[Start of Attachment]
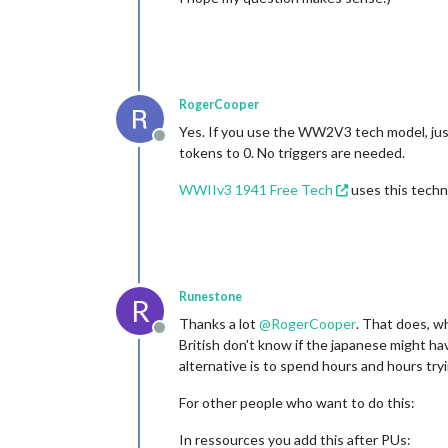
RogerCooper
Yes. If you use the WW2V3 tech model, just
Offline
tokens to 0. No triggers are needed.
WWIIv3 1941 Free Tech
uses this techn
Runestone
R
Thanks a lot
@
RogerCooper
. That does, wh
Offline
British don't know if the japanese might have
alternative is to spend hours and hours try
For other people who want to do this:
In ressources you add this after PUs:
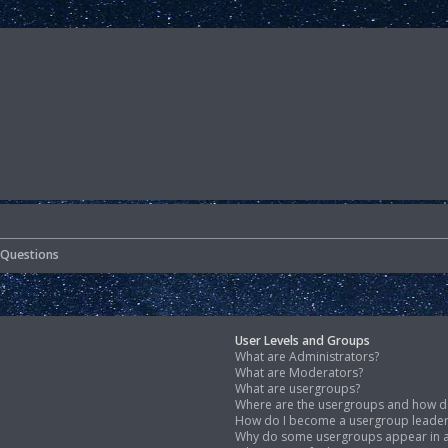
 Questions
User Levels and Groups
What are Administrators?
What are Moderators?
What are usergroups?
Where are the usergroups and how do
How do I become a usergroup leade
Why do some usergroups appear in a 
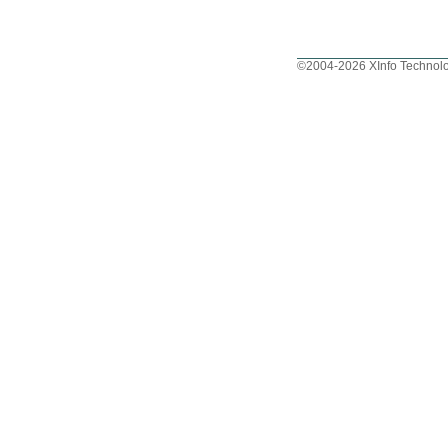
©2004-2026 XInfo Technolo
[End of Attachment]
◆ Problem to work on ◆
Quote the data above exactly from the line with "Yes. If you use the WW2V3 tech model, just" to the line with "Why do some usergroups appear in a", both ends counted, and nothing else. Pictures don't go in.

◆ Task response ◆
Yes. If you use the WW2V3 tech model, just
Offline
tokens to 0. No triggers are needed.
WWIIv3 1941 Free Tech
uses this techn
Runestone
R
Thanks a lot
@
RogerCooper
. That does, wh
Offline
British don't know if the japanese might have
alternative is to spend hours and hours try
For other people who want to do this:
In ressources you add this after PUs:
 Questions
User Levels and Groups
What are Administrators?
What are Moderators?
What are usergroups?
Where are the usergroups and how do
How do I become a usergroup leade
Why do some usergroups appear in a 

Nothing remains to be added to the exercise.